DATA RECORDS:
::::

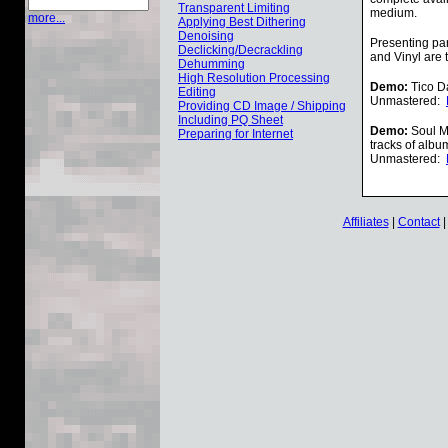
Transparent Limiting
medium.
more...
Applying Best Dithering
Denoising
Presenting par
Declicking/Decrackling
and Vinyl are 
Dehumming
High Resolution Processing
Demo:
Tico Da
Editing
Unmastered:
Providing CD Image / Shipping
Including PQ Sheet
Demo:
Soul Mi
Preparing for Internet
tracks of albu
Unmastered:
Affiliates
|
Contact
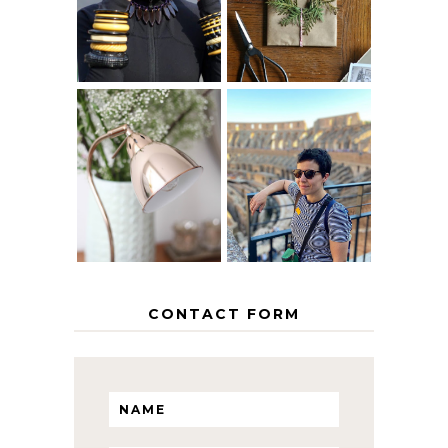
AGE
PAPER
GRACEFULLY
INSPIRATION
MY 5 COUNTRY
EUROPEAN
THE GEORGE
INTERRAIL
HOME
ITINERARY
WITH KIDS
CONTACT FORM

::::

An exact transcription is requested of each line from the one that holds "Presenting par" to the end of the listing above, both boundary lines included; pictures are to be omitted.

Presenting par
Declicking/Decrackling
and Vinyl are 
Dehumming
High Resolution Processing
Demo:
Tico Da
Editing
Unmastered:
Providing CD Image / Shipping
Including PQ Sheet
Demo:
Soul Mi
Preparing for Internet
tracks of albu
Unmastered:
Affiliates
|
Contact
AGE
PAPER
GRACEFULLY
INSPIRATION
MY 5 COUNTRY
EUROPEAN
THE GEORGE
INTERRAIL
HOME
ITINERARY
WITH KIDS
CONTACT FORM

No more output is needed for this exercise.